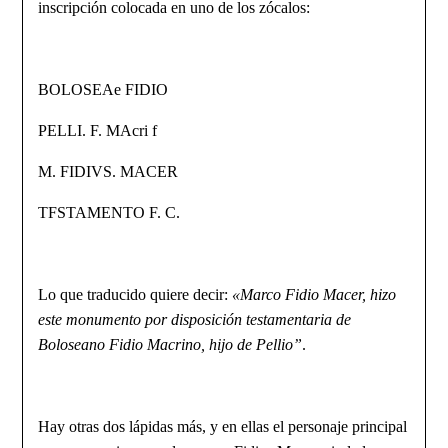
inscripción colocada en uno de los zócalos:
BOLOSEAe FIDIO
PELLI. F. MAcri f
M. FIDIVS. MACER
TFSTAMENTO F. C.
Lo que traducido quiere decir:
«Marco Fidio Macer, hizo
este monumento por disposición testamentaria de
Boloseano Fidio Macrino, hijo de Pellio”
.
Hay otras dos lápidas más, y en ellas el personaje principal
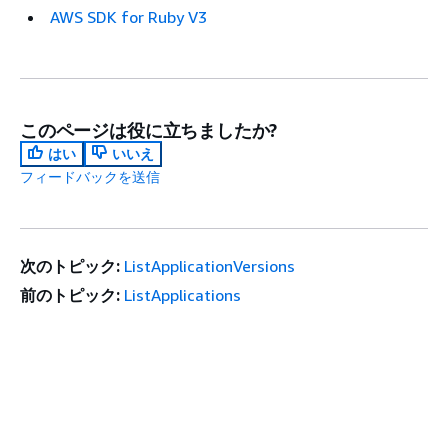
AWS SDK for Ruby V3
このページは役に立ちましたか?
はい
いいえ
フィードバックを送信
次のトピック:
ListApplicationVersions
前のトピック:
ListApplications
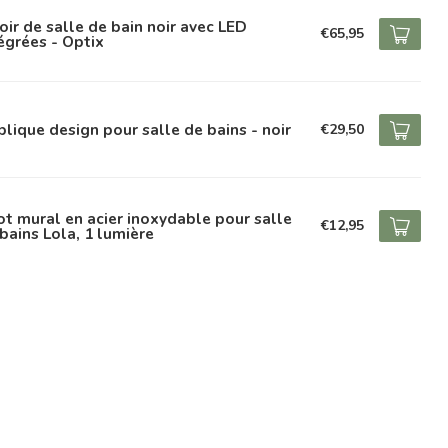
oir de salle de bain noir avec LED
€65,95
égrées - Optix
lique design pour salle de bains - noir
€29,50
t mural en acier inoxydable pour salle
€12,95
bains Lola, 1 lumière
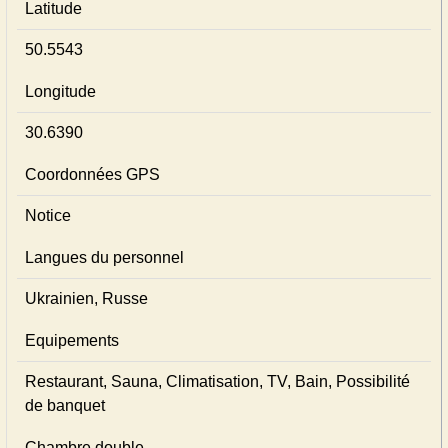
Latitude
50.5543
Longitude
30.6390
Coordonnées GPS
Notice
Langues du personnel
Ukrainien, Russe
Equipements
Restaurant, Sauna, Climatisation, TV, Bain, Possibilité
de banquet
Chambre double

==

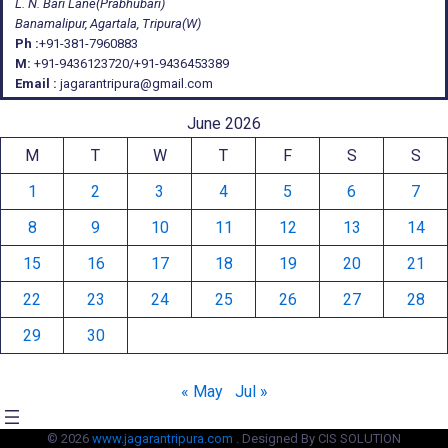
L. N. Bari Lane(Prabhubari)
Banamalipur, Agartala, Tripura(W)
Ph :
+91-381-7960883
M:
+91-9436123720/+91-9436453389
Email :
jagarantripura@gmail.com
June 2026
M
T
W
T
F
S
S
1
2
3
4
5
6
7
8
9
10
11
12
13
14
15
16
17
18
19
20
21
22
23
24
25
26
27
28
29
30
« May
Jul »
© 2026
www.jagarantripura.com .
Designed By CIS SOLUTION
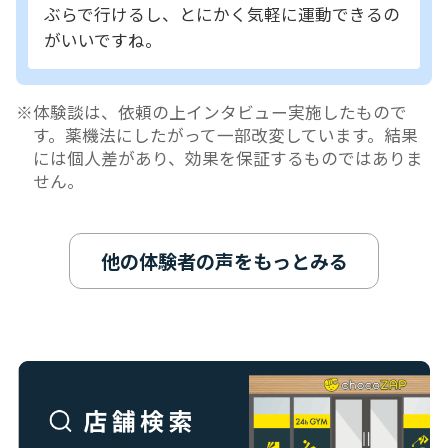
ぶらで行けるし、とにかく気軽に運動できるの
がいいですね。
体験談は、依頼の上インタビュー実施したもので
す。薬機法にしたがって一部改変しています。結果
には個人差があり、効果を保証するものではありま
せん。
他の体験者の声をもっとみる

HOW TO COMPLETE THIS TASK:
Scan the records above for the string "jagarantripura", then select every line that holds it.

ANSWER BELOW:
jagarantripura@gmail.com
www.jagarantripura.com .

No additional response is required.